Le Canada va revenir sur l'achat prévu de chasseurs F-35 américains (presse)

Le gouvernement canadien va revenir sur sa décision d'acheter des chasseurs furtifs américains F-35, en raison de leur coût plus élevé que prévu, rapporte vendredi le National Post, une affirmation démentie par le porte-parole du Premier ministre.

Selon le quotidien National Post, le cabinet du Premier ministre conservateur Stephen Harper va renoncer à cette acquisition en raison d'un audit de KPMG, qui doit être publié la semaine prochaine et qui évalue le coût total du programme à plus de 30 milliards de dollars.

Le porte-parole de M. Harper, Andrew MacDougall, a qualifié les informations du National Post d'"inexactes sur plusieurs points" et a affirmé que le gouvernement n'avait pas encore arrêté sa position en la matière, dans un message sur Twitter.

Toujours selon National Post, la décision a été prise mardi soir par un comité du gouvernement fédéral. Ce dernier avait auparavant entendu le chef d'état-major Thomas Lawson, convoqué d'urgence à Ottawa alors qu'il se trouvait à l'étranger. La question devrait être encore examinée par le Comité des priorités et de la planification du gouvernement, qui devait se réunir vendredi matin.

En février dernier déjà, M. Harper avait ouvert la porte à une réduction du nombre de F-35 que son pays doit acheter, indiquant qu'il voulait s'en tenir au budget prévu.

Ottawa avait prévu de dépenser 8,5 milliards de dollars pour acheter 65 appareils, 16 milliards en prenant en compte les contrats d'entretien.
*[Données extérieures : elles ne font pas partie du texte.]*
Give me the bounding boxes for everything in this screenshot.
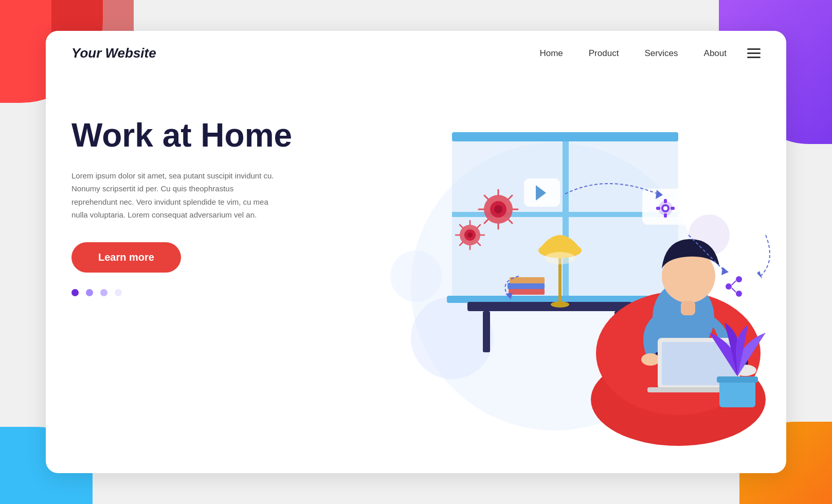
carousel-dots [71, 289, 329, 296]
svg-rect-7 [563, 141, 569, 297]
svg-point-39 [663, 206, 667, 210]
brand-logo[interactable]: Your Website [71, 45, 539, 61]
svg-rect-43 [671, 207, 675, 210]
nav-item-home[interactable]: Home [539, 48, 563, 59]
hamburger-menu-icon[interactable] [747, 48, 761, 58]
svg-point-19 [545, 252, 575, 264]
dot-4[interactable] [115, 289, 122, 296]
navbar: Your Website Home Product Services About [46, 31, 786, 76]
nav-link-services[interactable]: Services [644, 48, 678, 58]
svg-rect-44 [719, 271, 758, 302]
svg-rect-42 [656, 207, 660, 210]
svg-rect-32 [719, 379, 755, 407]
svg-rect-26 [681, 301, 695, 315]
svg-rect-13 [509, 289, 545, 295]
svg-point-4 [390, 250, 442, 302]
svg-rect-10 [467, 302, 632, 311]
menu-line-3 [747, 57, 761, 58]
hero-title: Work at Home [71, 117, 329, 155]
svg-rect-40 [664, 199, 667, 203]
nav-item-product[interactable]: Product [589, 48, 619, 59]
hero-section: Work at Home Lorem ipsum dolor sit amet,… [46, 76, 786, 472]
menu-line-2 [747, 52, 761, 54]
svg-rect-15 [510, 277, 545, 283]
svg-point-45 [726, 283, 732, 290]
svg-point-56 [494, 205, 502, 213]
hero-illustration-container [329, 86, 761, 451]
svg-point-67 [467, 232, 473, 238]
svg-point-47 [736, 291, 742, 297]
hero-illustration [349, 81, 771, 451]
hero-description: Lorem ipsum dolor sit amet, sea putant s… [71, 169, 277, 222]
dot-1[interactable] [71, 289, 79, 296]
svg-point-46 [736, 276, 742, 282]
nav-item-about[interactable]: About [704, 48, 727, 59]
nav-item-services[interactable]: Services [644, 48, 678, 59]
dot-2[interactable] [86, 289, 93, 296]
hero-content-left: Work at Home Lorem ipsum dolor sit amet,… [71, 86, 329, 451]
nav-link-home[interactable]: Home [539, 48, 563, 58]
svg-rect-11 [483, 311, 490, 352]
svg-rect-14 [508, 283, 545, 289]
menu-line-1 [747, 48, 761, 50]
nav-link-about[interactable]: About [704, 48, 727, 58]
svg-point-27 [641, 353, 660, 366]
svg-rect-6 [452, 132, 678, 141]
main-card: Your Website Home Product Services About… [46, 31, 786, 473]
dot-3[interactable] [100, 289, 107, 296]
nav-links: Home Product Services About [539, 48, 727, 59]
nav-link-product[interactable]: Product [589, 48, 619, 58]
svg-rect-33 [717, 376, 758, 383]
learn-more-button[interactable]: Learn more [71, 242, 181, 273]
svg-rect-41 [664, 213, 667, 218]
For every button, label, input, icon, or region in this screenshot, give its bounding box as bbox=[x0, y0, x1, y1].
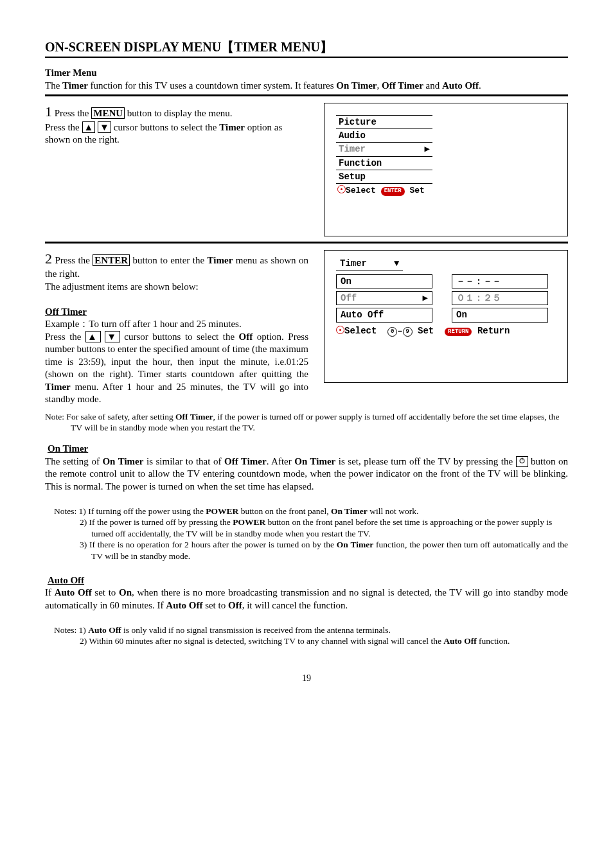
auto-off-heading: Auto Off bbox=[48, 574, 568, 587]
osd-main-menu: Picture Audio Timer▶ Function Setup Sele… bbox=[336, 115, 432, 197]
up-arrow-key-2: ▲ bbox=[85, 331, 101, 342]
step2-s1: Press the bbox=[55, 255, 89, 265]
intro-line: The Timer function for this TV uses a co… bbox=[45, 80, 568, 93]
timer-header: Timer ▼ bbox=[336, 257, 403, 270]
val-autooff: On bbox=[452, 308, 548, 322]
auto-off-body: If Auto Off set to On, when there is no … bbox=[45, 587, 568, 612]
menu-item-picture: Picture bbox=[336, 115, 432, 129]
ot-l1a: Press the bbox=[45, 332, 82, 342]
ot-l1b: cursor buttons to select the bbox=[124, 332, 235, 342]
joystick-icon-2 bbox=[336, 326, 344, 334]
down-arrow-key-2: ▼ bbox=[105, 331, 120, 342]
osd-panel-main-menu: Picture Audio Timer▶ Function Setup Sele… bbox=[324, 103, 568, 236]
set-label: Set bbox=[409, 186, 424, 195]
val-off: ０１：２５ bbox=[452, 291, 548, 305]
row-off: Off▶ bbox=[336, 291, 432, 305]
on-timer-heading: On Timer bbox=[48, 443, 568, 456]
zero-icon: 0 bbox=[387, 327, 397, 337]
up-arrow-key: ▲ bbox=[82, 121, 96, 133]
step1-text: 1 Press the MENU button to display the m… bbox=[45, 103, 316, 146]
down-triangle-icon: ▼ bbox=[394, 258, 399, 269]
note-off-timer: Note: For sake of safety, after setting … bbox=[45, 411, 568, 434]
row-autooff: Auto Off bbox=[336, 308, 432, 322]
set-label-2: Set bbox=[418, 326, 434, 336]
heading-sub: TIMER MENU bbox=[234, 40, 320, 54]
right-triangle-icon: ▶ bbox=[425, 143, 430, 155]
ot-l1d: menu. After 1 hour and 25 minutes, the T… bbox=[45, 382, 308, 405]
step2-number: 2 bbox=[45, 251, 52, 267]
bracket-close: 】 bbox=[320, 40, 333, 54]
menu-item-setup: Setup bbox=[336, 170, 432, 184]
menu-item-audio: Audio bbox=[336, 129, 432, 143]
notes-on-1: Notes: 1) If turning off the power using… bbox=[45, 506, 568, 517]
select-label-2: Select bbox=[344, 326, 377, 336]
return-label: Return bbox=[477, 326, 510, 336]
step1-line2b: cursor buttons to select the bbox=[114, 122, 217, 132]
step1-s1: Press the bbox=[55, 108, 89, 118]
power-icon bbox=[516, 456, 528, 467]
step1-line2a: Press the bbox=[45, 122, 80, 132]
page-heading: ON-SCREEN DISPLAY MENU【TIMER MENU】 bbox=[45, 39, 568, 58]
notes-auto-2: 2) Within 60 minutes after no signal is … bbox=[45, 635, 568, 647]
notes-on-2: 2) If the power is turned off by pressin… bbox=[45, 517, 568, 539]
down-arrow-key: ▼ bbox=[98, 121, 111, 133]
menu-item-function: Function bbox=[336, 157, 432, 170]
val-on: －－：－－ bbox=[452, 274, 548, 288]
menu-item-timer: Timer▶ bbox=[336, 143, 432, 156]
timer-menu-subheading: Timer Menu bbox=[45, 67, 568, 80]
off-timer-body: Press the ▲ ▼ cursor buttons to select t… bbox=[45, 331, 308, 406]
joystick-icon bbox=[337, 185, 346, 193]
osd2-footer: Select 0–9 Set RETURN Return bbox=[336, 323, 556, 337]
row-on: On bbox=[336, 274, 432, 288]
off-timer-heading: Off Timer bbox=[45, 306, 308, 319]
step2-s2: button to enter the bbox=[132, 255, 204, 265]
enter-badge: ENTER bbox=[381, 187, 405, 196]
notes-on-3: 3) If there is no operation for 2 hours … bbox=[45, 539, 568, 562]
step1-number: 1 bbox=[45, 103, 52, 120]
timer-word-3: Timer bbox=[45, 382, 71, 392]
bracket-open: 【 bbox=[221, 40, 234, 54]
heading-main: ON-SCREEN DISPLAY MENU bbox=[45, 40, 221, 54]
step1-s2: button to display the menu. bbox=[127, 108, 233, 118]
menu-button-label: MENU bbox=[91, 107, 125, 119]
off-word: Off bbox=[239, 332, 253, 342]
osd-footer: Select ENTER Set bbox=[336, 184, 432, 197]
page-number: 19 bbox=[45, 673, 568, 684]
example-rest: To turn off after 1 hour and 25 minutes. bbox=[89, 319, 241, 329]
divider-thick bbox=[45, 94, 568, 96]
notes-auto-1: Notes: 1) Auto Off is only valid if no s… bbox=[45, 624, 568, 636]
timer-word-2: Timer bbox=[208, 255, 233, 265]
off-timer-example: Example：To turn off after 1 hour and 25 … bbox=[45, 318, 308, 331]
step2-text: 2 Press the ENTER button to enter the Ti… bbox=[45, 250, 316, 406]
on-timer-body: The setting of On Timer is similar to th… bbox=[45, 456, 568, 493]
enter-button-label: ENTER bbox=[93, 254, 130, 266]
select-label: Select bbox=[346, 186, 376, 195]
return-badge: RETURN bbox=[445, 328, 472, 337]
example-lead: Example： bbox=[45, 319, 89, 329]
right-triangle-icon-2: ▶ bbox=[423, 292, 428, 304]
nine-icon: 9 bbox=[403, 327, 413, 337]
timer-word: Timer bbox=[219, 122, 245, 132]
divider bbox=[45, 242, 568, 244]
osd-panel-timer-menu: Timer ▼ On Off▶ Auto Off －－：－－ ０１：２５ On … bbox=[324, 250, 568, 383]
step2-line2: The adjustment items are shown below: bbox=[45, 281, 308, 294]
Le développement du chasseur furtif américain a été ralenti par de nombreux problèmes techniques et plusieurs pays clients ont fini par annuler, réduire ou repousser leurs commandes.

L'opposition avait accusé le ministre canadien de la Défense, Peter MacKay, d'avoir fortement sous-estimé les coûts liés à l'achat de ces avions de combat.

En avril dernier, le Vérificateur général du Canada, Michael Ferguson --dont le rôle s'apparente à celui de la Cour des comptes en France--, avait reproché à son ministère de ne pas avoir "établi les coûts complets sur l'ensemble du cycle de vie" de l'avion fabriqué par Lockheed-Martin, coûts qui selon son audit de l'époque pourraient atteindre 25 milliards de dollars.

Ottawa comptait acquérir --sans appel d'offres-- 65 exemplaires du chasseur furtif américain entre 2016 et 2022. Le Canada est l'un des neuf pays membres d'un consortium fabriquant l'avion, dirigé par les Etats-Unis et comprenant aussi la Grande-Bretagne, l'Italie, les Pays-Bas, la Turquie, l'Australie, la Norvège, et le Danemark.

Israël et Singapour participent au programme et le Japon a annoncé qu'il achèterait 42 avions.

Le retrait hypothétique du Canada porterait un coup important au programme, dont le coût est cependant supporté en priorité par les Etats-Unis.